Idea 10 - Corporate governance (50 Management ideas you really need to know)

Idea 10 - Corporate governance

America was treated to a peep at the CEO's expense account recently, to discover, among other things, that the boss of American Express was paid $132,000 for personal use of company cars and reimbursed for snacks from the company dining room. Some people were more upset by the snacks than by the car. More of this kind of information is being made public because the US Securities & Exchange Commission has lowered the threshold for disclosure of perks. But executive pay and disclosure are only two of an increasing number of management activities subject to the stern eye of 'corporate governance'

Because of the agency problem, shareholders have fretted over good governance for many years. They want to be fairly treated and given a hearing, particularly where there is a big majority shareholder that doesn't always listen to what the 'minorities' want. Ruling cliques or family interests sometimes give themselves more voting power by issuing different classes of shares - where A shares have two votes for every B share, for example, and guess who's got the A shares? Shareholders want to know what's going on inside the company, how management is spending 'their' money and how reckless or wise its plans may be. So they are always pushing for more disclosure. The ultimate cockpit of decision-making is the boardroom, so shareholders also take a keen interest in how boards are structured, who the directors are and how trammelled or otherwise is the CEO's power.

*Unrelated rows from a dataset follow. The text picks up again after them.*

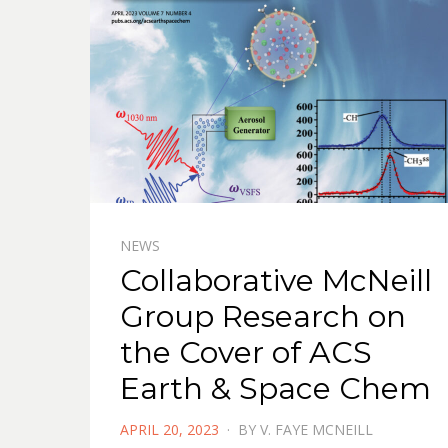
NEWS
Collaborative McNeill
Group Research on
the Cover of ACS
Earth & Space Chem
POSTED
APRIL 20, 2023
BY
V. FAYE MCNEILL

Governments have traditionally taken less interest in the minutiae of corporate governance, apart from ensuring that directors didn't break the law and companies didn't behave in a monopolistic fashion. In the UK it was private-sector concerns about corporate governance, fuelled by the BCCI and Robert Maxwell fraud cases, that prompted a series of investigations into financial reporting, director's pay, governance and the role of non-executive directors. Most of the important recommendations were bundled into the Combined Code in 1998. Though government commissioned the last report, the Code remains voluntary. About half of the companies listed on the London Stock Exchange comply, though the exchange insists that those who don't must explain why in their annual reports.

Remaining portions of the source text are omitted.